Recorded data:

::::

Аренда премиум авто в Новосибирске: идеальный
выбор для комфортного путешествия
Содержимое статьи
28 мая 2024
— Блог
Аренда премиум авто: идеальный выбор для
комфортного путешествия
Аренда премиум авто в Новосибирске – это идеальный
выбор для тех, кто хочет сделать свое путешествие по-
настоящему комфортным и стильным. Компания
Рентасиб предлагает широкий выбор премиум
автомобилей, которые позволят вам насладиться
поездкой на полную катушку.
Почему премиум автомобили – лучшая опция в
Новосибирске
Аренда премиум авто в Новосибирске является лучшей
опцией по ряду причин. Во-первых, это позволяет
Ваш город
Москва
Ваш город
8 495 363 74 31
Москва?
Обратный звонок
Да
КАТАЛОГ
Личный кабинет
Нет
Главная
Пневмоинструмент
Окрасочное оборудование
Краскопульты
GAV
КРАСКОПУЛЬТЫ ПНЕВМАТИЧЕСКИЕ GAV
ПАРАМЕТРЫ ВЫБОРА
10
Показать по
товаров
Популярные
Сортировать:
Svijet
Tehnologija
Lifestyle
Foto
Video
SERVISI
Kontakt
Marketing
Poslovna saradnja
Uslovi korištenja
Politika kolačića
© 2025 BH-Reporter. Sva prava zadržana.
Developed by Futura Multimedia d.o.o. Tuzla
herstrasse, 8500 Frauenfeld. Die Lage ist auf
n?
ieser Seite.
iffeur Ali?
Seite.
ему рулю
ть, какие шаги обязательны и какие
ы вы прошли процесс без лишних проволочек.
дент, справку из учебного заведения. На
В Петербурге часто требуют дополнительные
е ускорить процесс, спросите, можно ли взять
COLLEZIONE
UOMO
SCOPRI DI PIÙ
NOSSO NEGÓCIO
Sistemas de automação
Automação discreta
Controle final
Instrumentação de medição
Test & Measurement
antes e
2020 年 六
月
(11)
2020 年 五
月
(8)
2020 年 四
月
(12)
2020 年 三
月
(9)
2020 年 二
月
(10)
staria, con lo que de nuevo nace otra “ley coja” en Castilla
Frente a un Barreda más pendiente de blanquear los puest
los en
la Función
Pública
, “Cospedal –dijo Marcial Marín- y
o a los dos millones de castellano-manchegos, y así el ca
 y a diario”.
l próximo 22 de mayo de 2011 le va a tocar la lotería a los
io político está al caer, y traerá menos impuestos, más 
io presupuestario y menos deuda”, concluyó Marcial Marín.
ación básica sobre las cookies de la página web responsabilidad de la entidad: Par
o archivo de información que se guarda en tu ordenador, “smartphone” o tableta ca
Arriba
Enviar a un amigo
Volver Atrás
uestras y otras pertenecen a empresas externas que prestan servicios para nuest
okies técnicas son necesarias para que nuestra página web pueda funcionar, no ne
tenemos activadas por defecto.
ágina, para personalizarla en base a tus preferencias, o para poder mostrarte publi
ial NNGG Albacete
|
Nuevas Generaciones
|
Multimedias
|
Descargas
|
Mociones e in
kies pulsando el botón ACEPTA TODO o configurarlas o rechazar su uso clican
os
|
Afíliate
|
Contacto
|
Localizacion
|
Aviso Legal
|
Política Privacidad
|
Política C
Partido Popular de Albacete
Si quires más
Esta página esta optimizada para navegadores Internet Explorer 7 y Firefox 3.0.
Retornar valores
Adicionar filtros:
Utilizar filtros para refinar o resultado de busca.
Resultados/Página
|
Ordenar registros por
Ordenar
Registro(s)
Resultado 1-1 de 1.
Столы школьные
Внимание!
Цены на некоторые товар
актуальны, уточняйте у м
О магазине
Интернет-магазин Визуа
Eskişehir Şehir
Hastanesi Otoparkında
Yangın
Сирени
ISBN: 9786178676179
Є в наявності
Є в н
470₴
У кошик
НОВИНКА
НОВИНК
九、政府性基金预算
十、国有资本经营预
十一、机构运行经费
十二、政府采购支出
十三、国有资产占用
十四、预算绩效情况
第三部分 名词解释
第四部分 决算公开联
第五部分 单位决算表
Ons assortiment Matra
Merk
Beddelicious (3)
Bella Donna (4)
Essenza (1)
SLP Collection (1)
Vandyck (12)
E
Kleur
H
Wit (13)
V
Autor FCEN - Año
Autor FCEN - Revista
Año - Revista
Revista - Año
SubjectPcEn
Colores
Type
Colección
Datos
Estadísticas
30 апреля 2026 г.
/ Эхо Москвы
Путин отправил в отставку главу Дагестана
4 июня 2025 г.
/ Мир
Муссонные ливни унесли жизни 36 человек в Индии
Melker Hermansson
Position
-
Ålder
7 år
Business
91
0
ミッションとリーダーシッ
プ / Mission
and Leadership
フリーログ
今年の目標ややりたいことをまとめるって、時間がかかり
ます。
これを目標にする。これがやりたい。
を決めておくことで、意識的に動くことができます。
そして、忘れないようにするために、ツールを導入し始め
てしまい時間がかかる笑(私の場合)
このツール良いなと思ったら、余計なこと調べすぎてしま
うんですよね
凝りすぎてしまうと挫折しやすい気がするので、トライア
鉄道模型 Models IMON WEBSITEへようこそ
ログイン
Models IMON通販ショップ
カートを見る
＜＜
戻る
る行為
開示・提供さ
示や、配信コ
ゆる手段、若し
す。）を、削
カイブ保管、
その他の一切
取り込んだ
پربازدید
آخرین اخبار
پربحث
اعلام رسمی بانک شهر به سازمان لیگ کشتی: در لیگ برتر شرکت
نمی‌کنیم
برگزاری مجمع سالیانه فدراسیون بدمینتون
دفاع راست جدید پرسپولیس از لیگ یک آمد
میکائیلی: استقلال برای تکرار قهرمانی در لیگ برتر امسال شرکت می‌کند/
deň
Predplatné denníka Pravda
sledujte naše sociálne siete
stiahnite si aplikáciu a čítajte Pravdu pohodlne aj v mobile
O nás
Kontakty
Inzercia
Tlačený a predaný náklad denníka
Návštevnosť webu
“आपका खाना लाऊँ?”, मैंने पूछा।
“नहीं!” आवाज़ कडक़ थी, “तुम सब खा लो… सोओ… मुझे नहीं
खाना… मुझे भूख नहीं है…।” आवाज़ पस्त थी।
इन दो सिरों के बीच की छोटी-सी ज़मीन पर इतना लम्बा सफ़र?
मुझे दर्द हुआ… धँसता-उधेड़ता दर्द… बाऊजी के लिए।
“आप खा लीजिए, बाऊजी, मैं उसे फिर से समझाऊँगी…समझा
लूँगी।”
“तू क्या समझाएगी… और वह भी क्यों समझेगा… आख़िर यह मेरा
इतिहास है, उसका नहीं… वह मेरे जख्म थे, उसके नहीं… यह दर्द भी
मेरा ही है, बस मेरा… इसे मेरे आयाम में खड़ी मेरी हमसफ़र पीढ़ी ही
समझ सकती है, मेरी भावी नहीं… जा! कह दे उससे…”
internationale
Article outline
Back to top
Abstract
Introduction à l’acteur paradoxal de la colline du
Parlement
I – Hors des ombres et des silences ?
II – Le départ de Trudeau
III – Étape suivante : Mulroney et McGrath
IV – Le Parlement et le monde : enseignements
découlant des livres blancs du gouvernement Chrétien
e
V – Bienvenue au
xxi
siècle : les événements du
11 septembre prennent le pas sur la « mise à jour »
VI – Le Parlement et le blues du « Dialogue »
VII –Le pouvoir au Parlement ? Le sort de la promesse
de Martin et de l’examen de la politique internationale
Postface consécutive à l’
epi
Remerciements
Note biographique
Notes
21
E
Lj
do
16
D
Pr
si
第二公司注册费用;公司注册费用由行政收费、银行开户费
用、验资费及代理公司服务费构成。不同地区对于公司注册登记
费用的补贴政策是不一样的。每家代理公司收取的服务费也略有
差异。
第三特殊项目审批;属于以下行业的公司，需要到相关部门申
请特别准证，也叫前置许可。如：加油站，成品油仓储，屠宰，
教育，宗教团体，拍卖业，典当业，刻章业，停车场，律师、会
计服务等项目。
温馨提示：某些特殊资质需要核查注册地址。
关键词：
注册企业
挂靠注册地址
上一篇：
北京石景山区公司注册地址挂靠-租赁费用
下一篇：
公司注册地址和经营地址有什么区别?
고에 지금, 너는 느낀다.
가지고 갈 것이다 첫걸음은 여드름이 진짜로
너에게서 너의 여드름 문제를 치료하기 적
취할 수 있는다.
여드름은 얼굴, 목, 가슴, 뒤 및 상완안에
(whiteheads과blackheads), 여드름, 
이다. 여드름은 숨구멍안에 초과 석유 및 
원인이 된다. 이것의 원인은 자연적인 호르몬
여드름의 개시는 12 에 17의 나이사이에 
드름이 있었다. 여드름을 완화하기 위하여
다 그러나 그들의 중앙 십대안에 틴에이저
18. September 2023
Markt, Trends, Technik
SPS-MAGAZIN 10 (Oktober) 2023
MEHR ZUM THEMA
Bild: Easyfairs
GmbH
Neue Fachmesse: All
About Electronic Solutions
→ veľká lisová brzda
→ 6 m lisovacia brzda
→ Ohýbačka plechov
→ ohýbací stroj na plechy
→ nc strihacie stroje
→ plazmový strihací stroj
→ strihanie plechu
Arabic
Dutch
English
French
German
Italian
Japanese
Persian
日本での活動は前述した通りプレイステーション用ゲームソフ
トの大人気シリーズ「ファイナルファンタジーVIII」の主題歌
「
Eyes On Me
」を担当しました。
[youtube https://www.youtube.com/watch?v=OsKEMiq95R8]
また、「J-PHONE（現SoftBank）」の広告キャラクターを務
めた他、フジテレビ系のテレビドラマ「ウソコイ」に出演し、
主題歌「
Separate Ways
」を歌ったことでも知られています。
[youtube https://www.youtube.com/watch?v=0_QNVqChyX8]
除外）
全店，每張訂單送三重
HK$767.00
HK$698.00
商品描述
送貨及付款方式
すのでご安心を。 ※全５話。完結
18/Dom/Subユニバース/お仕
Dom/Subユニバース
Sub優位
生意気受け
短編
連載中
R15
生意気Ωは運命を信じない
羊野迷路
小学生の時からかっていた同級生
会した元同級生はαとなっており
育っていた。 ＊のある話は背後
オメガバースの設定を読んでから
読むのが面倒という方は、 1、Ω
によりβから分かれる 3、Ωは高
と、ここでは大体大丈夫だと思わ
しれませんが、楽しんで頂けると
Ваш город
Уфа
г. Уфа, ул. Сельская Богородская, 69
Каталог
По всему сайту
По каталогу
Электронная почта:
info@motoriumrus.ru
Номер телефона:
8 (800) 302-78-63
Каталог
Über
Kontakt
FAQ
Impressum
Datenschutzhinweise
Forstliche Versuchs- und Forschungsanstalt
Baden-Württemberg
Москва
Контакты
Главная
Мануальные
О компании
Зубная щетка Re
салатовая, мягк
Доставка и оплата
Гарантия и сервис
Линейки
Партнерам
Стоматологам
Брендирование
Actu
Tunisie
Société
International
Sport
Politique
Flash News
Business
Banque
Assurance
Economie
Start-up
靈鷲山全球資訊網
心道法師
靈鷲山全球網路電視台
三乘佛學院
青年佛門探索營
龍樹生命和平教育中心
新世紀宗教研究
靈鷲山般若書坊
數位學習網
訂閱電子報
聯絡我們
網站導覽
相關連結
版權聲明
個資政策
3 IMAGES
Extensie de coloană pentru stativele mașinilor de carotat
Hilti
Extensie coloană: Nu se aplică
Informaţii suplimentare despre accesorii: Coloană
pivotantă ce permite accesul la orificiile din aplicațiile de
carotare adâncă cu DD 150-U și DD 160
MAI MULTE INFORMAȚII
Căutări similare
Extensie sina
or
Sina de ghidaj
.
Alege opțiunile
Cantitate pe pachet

::::

_Assignment_
A single figure is required: the number of lines above in which the string "идеальный" appears.

_Output for this task_
3